Anyone ever watch the show? It's a pretty good drama! Everyone on the show is corrupt!


----------



## badogg88 (Dec 17, 2003)

Haha, I love that show. It's intense!


----------



## EOD1 (Mar 11, 2004)

they have the first 2 seasons on DVD, they r about to release the 3rd


----------



## MVS (Jul 2, 2003)

EOD1 @ Tue Jul 06 said:


> Anyone ever watch the show? It's a pretty good drama! Everyone on the show is corrupt!
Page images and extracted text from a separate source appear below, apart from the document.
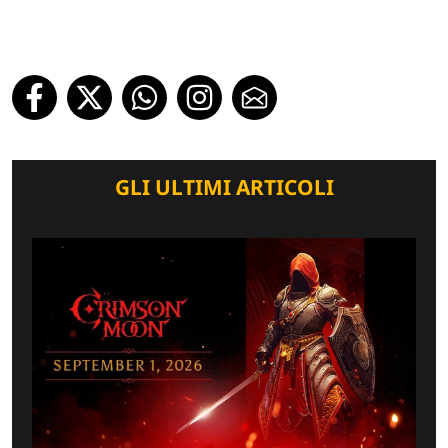
GLI ULTIMI ARTICOLI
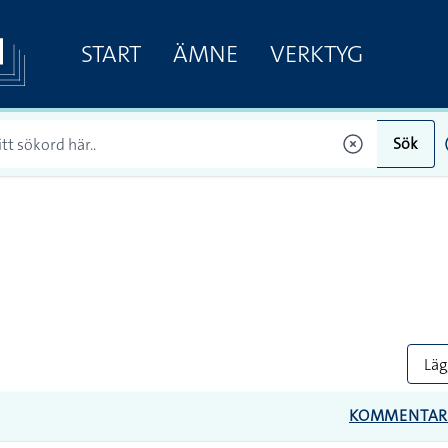
START
ÄMNE
VERKTYG
Sök
Lägg
KOMMENTA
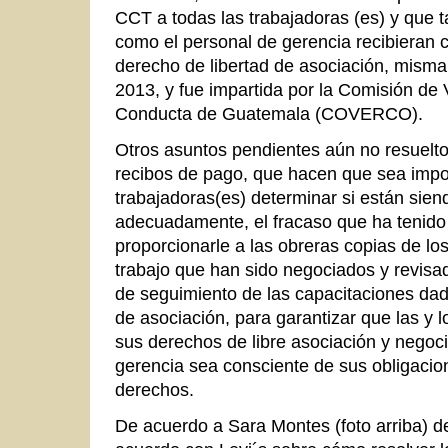
CCT a todas las trabajadoras (es) y que t
como el personal de gerencia recibieran c
derecho de libertad de asociación, misma
2013, y fue impartida por la Comisión de 
Conducta de Guatemala (COVERCO).
Otros asuntos pendientes aún no resuelto
recibos de pago, que hacen que sea impos
trabajadoras(es) determinar si están si
adecuadamente, el fracaso que ha tenido
proporcionarle a las obreras copias de los
trabajo que han sido negociados y revisad
de seguimiento de las capacitaciones dad
de asociación, para garantizar que las y
sus derechos de libre asociación y negoci
gerencia sea consciente de sus obligacio
derechos.
De acuerdo a Sara Montes (foto arriba) de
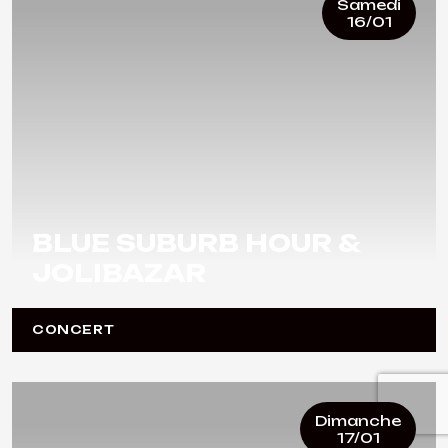
Samedi
16/01
BLUE SUBURB HOUR &
JOLIBAZAR
CONCERT
Dimanche
17/01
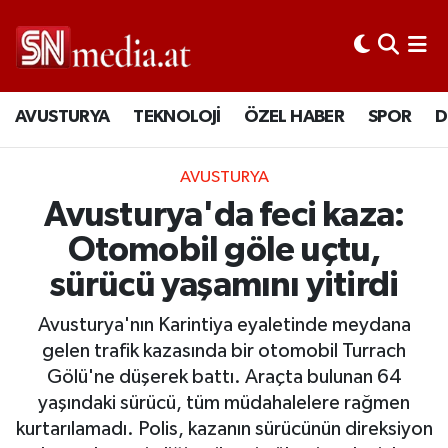
AVUSTURYA
TEKNOLOJİ
ÖZEL HABER
SPOR
D
AVUSTURYA
Avusturya'da feci kaza:
Otomobil göle uçtu,
sürücü yaşamını yitirdi
Avusturya'nın Karintiya eyaletinde meydana
gelen trafik kazasında bir otomobil Turrach
Gölü'ne düşerek battı. Araçta bulunan 64
yaşındaki sürücü, tüm müdahalelere rağmen
kurtarılamadı. Polis, kazanın sürücünün direksiyon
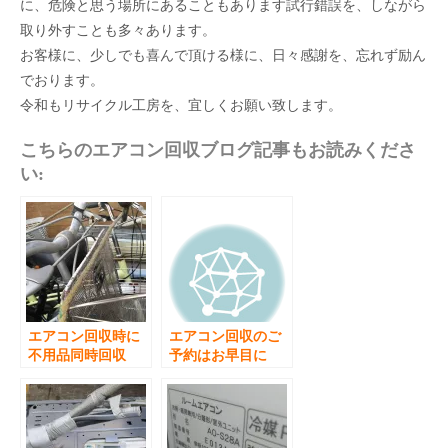
に、危険と思う場所にあることもあります試行錯誤を、しながら
取り外すことも多々あります。
お客様に、少しでも喜んで頂ける様に、日々感謝を、忘れず励ん
でおります。
令和もリサイクル工房を、宜しくお願い致します。
こちらのエアコン回収ブログ記事もお読みくださ
い:
エアコン回収時に
エアコン回収のご
不用品同時回収
予約はお早目に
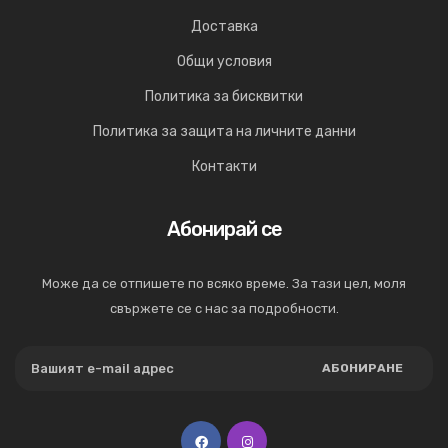
Доставка
Общи условия
Политика за бисквитки
Политика за защита на личните данни
Контакти
Абонирай се
Може да се отпишете по всяко време. За тази цел, моля
свържете се с нас за подробности.
АБОНИРАНЕ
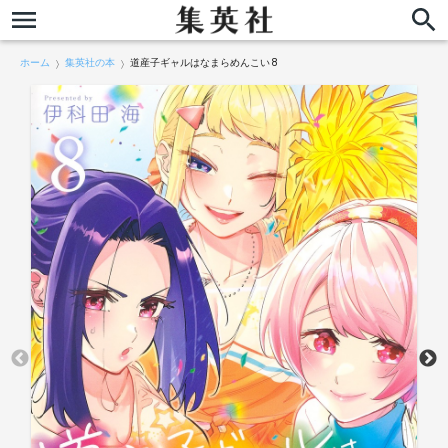
ホーム
集英社の本
道産子ギャルはなまらめんこい 8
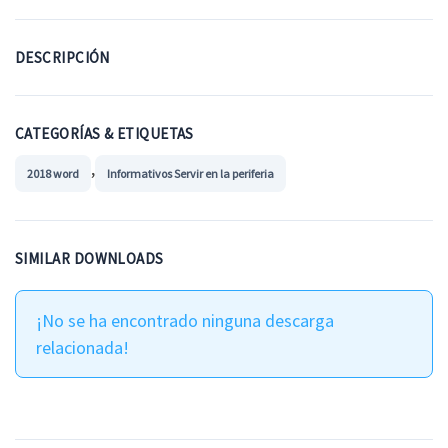
DESCRIPCIÓN
CATEGORÍAS & ETIQUETAS
,
2018 word
Informativos Servir en la periferia
SIMILAR DOWNLOADS
¡No se ha encontrado ninguna descarga
relacionada!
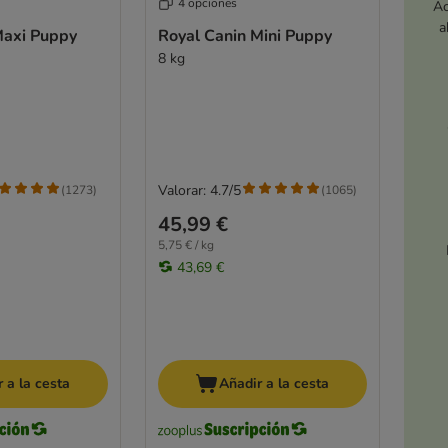
4 opciones
Ac
a
Maxi Puppy
Royal Canin Mini Puppy
8 kg
Valorar: 4.7/5
(
1273
)
(
1065
)
45,99 €
5,75 € / kg
43,69 €
 a la cesta
Añadir a la cesta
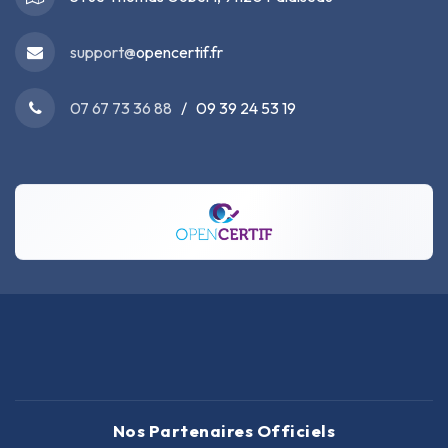
support@
opencertif.fr
07 67 73 36 88
/ 09 39 24 53 19
Nos Partenaires Officiels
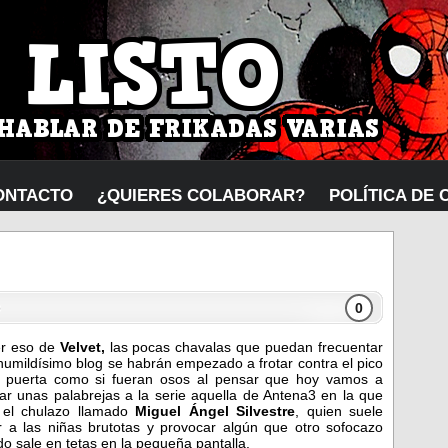
ONTACTO
¿QUIERES COLABORAR?
POLÍTICA DE 
0
s
er eso de
Velvet,
las pocas chavalas que puedan frecuentar
humildísimo blog se habrán empezado a frotar contra el pico
a puerta como si fueran osos al pensar que hoy vamos a
ar unas palabrejas a la serie aquella de Antena3 en la que
a el chulazo llamado
Miguel Ángel Silvestre
, quien suele
 a las niñas brutotas y provocar algún que otro sofocazo
o sale en tetas en la pequeña pantalla.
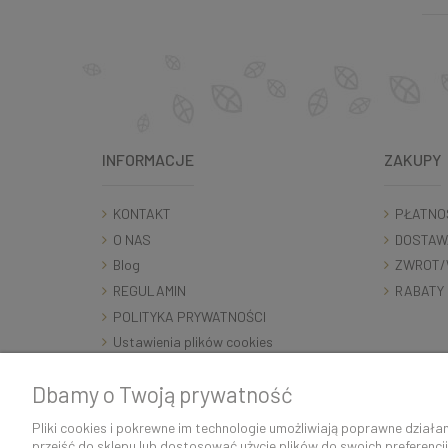
INFORMACJE
ZAKUPY
KONTAKT
PŁATNO
O NAS
DOSTAW
Blog
ZWROT/
REGULAMIN
RABATY
POLITYKA PRYWATNOŚCI
Ustawienia plików cookies
RODO
Dbamy o Twoją prywatność
Pliki cookies i pokrewne im technologie umożliwiają poprawne dział
przejść do sklepu lub dostosować użycie plików do swoich preferencji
Yeah, they're corrupt, but in kind of a good way, know what I mean? That makes sense to anyone?


----------



## Macop (May 2, 2002)

That show is the shit, I love it, hahaha. 9 long months till the 4th season!


----------



## EOD1 (Mar 11, 2004)

yeah i never heard of it. but some1 let me borrow it and it was just intense! Yeah they are corrupt but they get the job done! It took me about a week before i realized that Maky used to be on the show "The Commish"


----------



## Gil (Jun 15, 1998)

EOD1 @ 7/7/2004 9:46:28 AM said:


> It took me about a week before i realized that Maky used to be on the show "The Commish"


Talk about a change in charterers, Jolly Police Commissioner to bad add narc. I have watched it a few time but just can't get into it.


----------



## mpd61 (Aug 7, 2002)

My wife LOVES it!
It would be more realistic if the number of honest cops were at least 1/2 of the roster, I mean come on!
:roll:


----------



## radiocop (Sep 15, 2002)

I've watched a few times and can't get past the fact that they wear their badges on the wrong side of their chests.


----------



## LKat20 (May 7, 2004)

Best show out there...I am dying to watch the 3rd Season, I had withdrawals after the first 2. I wouldn't listen to anything about the 3rd Season from people who are priviledged enough to get FX. Hopefully it will come out on DVD sooner than I expect it to. I am completely addicted. :rofl:


----------



## John J (Jul 18, 2002)

Anybody see the one where the Capt was forced to.........at gun point.


----------



## WBPD628 (Jul 11, 2003)

That was sick. They even took a picture with the cell phone while he was doing that. Did they ever use the pictures against him?


----------



## badogg88 (Dec 17, 2003)

radiocop @ Thu July 08 said:


> I've watched a few times and can't get past the fact that they wear their badges on the wrong side of their chests.


That pisses me off too!!


----------



## BOSCO5O (May 4, 2004)

How do you apply to Farmington 5-O? :twisted:


----------